One of the first grape varieties that I fell in love with was Chenin Blanc. In most circumstances it leads to nice but rather conventional wines with aromas of ripe fruit, apple, pear, standard stuff to be honest. But it has the potential to be so much more. It can deliver wines which such vibrant fruit and depth that are irresistible. The best wines will instantly put a smile on your face and compel you to finish your glass just to have an excuse to top it up again. There are similarities with Riesling and I am a bit embarrassed to admit that I mixed up both varieties during the blind tasting as part of my exam on Monday, but it would help to explain their greatness. Both deliver wines that are based on acidity but whereas Riesling gives you wines that are focused, razor-sharp and laced with minerality, chenin is different as the acidity is used to give tension and vibrancy to the fruit, creating a more opulent but still clean-cut-like sensation.
Francois Chidaine is without question one of the few people in the Loire region who truly masters the art of chenin. Located in Montlouis, in times gone by often thought of as the neglected little brother of Vouvray he is a key figure in putting the appellation on the map as a region to watch and adore. He owns parcels in both Montlouis and Vouvray and while the wines are clearly characterized by terroir, they also are good examples of the signature touch of the winemaker. Unfortunately, Francois has been hit with a lot of setbacks over the past years though as he lost a huge part of his holdings due to hailstorms in 2012 and 2013. Luckily for him and his fans, fellow wine makers have come up with various initiatives, the most recent one being the auction here in order to raise funds so that he can continue and get through the financial hardship.

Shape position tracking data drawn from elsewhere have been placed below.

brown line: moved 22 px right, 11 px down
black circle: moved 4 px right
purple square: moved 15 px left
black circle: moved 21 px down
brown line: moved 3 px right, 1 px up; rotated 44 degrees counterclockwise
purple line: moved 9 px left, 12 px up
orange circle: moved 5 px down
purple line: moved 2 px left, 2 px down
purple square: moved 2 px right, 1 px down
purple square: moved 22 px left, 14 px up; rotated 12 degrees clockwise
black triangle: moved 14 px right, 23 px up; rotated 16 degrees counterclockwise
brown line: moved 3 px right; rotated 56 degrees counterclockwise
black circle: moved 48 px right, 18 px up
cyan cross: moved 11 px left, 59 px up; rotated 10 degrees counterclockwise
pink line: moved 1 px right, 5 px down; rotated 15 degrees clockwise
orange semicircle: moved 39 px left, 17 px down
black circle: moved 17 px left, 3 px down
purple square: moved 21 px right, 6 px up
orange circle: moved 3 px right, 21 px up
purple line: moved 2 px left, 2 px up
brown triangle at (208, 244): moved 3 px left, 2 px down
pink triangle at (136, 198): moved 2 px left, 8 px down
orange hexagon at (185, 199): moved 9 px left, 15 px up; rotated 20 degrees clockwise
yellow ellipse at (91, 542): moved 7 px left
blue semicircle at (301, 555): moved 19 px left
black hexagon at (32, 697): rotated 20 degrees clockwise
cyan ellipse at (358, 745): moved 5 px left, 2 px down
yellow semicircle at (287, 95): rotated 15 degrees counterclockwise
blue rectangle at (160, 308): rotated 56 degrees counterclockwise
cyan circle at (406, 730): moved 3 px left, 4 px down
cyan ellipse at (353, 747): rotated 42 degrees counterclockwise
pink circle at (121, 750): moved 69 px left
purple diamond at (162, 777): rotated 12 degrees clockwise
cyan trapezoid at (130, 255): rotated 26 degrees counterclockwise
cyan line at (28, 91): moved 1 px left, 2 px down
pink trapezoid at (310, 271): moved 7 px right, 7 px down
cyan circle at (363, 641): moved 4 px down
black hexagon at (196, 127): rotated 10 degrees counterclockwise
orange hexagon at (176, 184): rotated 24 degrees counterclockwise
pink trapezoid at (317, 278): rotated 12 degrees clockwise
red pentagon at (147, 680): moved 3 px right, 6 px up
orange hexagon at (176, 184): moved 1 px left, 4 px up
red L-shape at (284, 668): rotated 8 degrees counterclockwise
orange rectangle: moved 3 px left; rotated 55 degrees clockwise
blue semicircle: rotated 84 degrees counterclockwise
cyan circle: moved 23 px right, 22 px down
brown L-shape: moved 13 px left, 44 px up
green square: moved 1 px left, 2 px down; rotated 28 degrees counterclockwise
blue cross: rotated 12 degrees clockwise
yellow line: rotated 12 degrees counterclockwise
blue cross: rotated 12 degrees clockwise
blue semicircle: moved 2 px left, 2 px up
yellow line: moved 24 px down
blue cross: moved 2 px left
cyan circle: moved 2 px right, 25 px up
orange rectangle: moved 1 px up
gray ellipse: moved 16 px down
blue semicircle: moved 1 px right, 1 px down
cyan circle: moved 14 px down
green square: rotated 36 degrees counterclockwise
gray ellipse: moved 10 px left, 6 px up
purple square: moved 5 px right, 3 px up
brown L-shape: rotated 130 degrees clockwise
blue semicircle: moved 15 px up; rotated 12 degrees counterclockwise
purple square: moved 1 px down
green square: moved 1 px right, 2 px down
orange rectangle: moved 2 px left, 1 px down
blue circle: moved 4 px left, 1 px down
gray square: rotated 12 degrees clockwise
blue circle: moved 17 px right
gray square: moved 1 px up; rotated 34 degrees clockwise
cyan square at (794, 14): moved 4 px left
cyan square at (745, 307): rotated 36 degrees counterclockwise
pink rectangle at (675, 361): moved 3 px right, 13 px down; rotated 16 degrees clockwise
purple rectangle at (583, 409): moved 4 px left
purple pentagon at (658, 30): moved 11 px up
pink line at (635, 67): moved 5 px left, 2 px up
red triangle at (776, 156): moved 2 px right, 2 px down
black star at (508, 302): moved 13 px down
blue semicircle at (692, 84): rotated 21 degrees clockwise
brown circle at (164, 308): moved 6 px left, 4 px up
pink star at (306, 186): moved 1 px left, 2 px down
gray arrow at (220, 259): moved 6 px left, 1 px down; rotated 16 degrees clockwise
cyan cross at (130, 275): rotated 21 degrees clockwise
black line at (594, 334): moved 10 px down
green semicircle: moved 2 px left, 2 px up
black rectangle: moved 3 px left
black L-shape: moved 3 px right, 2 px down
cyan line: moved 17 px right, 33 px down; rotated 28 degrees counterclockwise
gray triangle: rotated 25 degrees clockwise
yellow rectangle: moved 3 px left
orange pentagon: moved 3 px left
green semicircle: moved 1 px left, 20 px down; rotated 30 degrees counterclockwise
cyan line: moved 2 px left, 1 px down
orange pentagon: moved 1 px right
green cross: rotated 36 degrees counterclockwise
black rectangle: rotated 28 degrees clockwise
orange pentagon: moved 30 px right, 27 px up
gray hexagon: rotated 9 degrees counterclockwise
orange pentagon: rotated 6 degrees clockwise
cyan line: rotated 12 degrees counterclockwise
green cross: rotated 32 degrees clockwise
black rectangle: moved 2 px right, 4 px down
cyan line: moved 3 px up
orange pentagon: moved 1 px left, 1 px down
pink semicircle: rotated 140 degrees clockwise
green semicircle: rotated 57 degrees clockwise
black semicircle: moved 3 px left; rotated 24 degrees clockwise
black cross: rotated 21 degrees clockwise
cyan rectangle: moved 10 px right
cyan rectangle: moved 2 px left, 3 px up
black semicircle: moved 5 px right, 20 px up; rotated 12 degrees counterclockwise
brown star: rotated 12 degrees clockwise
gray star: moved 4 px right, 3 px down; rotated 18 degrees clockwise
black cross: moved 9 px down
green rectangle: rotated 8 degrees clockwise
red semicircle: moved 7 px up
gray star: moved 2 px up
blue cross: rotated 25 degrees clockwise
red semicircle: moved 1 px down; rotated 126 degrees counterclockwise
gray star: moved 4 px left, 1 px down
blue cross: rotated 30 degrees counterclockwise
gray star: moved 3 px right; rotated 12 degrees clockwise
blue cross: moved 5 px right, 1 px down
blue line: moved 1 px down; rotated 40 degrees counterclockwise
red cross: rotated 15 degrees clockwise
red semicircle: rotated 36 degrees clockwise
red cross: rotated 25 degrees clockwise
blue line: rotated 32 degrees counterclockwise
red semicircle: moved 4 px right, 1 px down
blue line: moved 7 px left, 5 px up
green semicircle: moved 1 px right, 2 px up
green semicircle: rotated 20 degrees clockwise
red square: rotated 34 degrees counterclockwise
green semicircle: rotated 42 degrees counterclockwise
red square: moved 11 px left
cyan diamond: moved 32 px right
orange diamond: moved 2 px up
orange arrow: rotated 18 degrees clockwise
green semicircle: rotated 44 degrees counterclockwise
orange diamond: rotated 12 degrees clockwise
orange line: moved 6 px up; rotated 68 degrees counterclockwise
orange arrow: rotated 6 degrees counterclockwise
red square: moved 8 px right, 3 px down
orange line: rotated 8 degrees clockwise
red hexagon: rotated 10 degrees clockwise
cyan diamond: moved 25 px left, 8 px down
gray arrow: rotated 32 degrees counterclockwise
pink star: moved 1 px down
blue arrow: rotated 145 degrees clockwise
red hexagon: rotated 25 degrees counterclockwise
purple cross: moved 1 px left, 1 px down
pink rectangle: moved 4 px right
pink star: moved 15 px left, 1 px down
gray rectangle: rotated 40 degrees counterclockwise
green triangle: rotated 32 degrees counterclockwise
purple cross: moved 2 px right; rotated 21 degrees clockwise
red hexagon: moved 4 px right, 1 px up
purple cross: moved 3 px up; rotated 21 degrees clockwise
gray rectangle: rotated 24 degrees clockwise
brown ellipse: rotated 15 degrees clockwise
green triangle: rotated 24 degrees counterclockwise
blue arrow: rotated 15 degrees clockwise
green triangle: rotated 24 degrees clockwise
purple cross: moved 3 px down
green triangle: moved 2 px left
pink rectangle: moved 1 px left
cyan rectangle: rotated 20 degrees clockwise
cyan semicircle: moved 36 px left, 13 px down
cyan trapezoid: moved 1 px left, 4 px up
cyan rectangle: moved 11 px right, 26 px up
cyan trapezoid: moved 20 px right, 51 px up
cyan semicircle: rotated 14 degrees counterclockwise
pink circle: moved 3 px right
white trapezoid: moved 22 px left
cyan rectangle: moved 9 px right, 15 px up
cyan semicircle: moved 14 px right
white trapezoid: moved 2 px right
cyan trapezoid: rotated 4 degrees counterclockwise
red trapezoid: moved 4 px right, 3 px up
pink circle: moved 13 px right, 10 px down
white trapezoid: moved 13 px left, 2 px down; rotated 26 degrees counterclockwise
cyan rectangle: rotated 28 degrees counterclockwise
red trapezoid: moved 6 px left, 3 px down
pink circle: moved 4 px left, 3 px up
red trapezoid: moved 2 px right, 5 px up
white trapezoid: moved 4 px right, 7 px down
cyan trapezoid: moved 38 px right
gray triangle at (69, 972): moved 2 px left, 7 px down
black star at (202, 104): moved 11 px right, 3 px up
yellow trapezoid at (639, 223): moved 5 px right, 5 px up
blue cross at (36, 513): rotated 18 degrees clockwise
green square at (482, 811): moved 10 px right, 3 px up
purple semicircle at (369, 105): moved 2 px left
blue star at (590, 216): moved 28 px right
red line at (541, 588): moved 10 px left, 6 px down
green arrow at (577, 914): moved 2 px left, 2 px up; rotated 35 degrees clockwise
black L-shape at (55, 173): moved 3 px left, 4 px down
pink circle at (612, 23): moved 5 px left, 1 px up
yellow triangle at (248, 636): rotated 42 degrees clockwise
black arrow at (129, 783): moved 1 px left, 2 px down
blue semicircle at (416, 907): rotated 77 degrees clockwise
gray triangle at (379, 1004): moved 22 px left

The wine to discuss this week is Les Choisilles 2009 from Montlouis. Named after a type of flint present in the soil, the wine strikes a charming balance between minerality and fruit. At first it is a bit closed so you would either need to give it some time in the glass or put it in a carafe. When I first tasted the wine a couple of years ago I was impressed by the fruit, not too ripe but nice and crispy like freshly plucked apples. It is interesting to see that these aromas have really evolved as I got a sensation of more candied fruit, the ripeness accompanied by a hint of honey but largely supported by minerality. It really opens up in the mouth after a while with that zingy acidity that I love so much but which is not too overbearing, creating ample richness in the finish. It has clearly benefited from a bit of aging in the cellar but I could easily see this going strong for another 5 to 6 years. The production is small due to the setbacks, but if you ever spot a bottle pick it up, tuck it away and you will be well-rewarded in due time!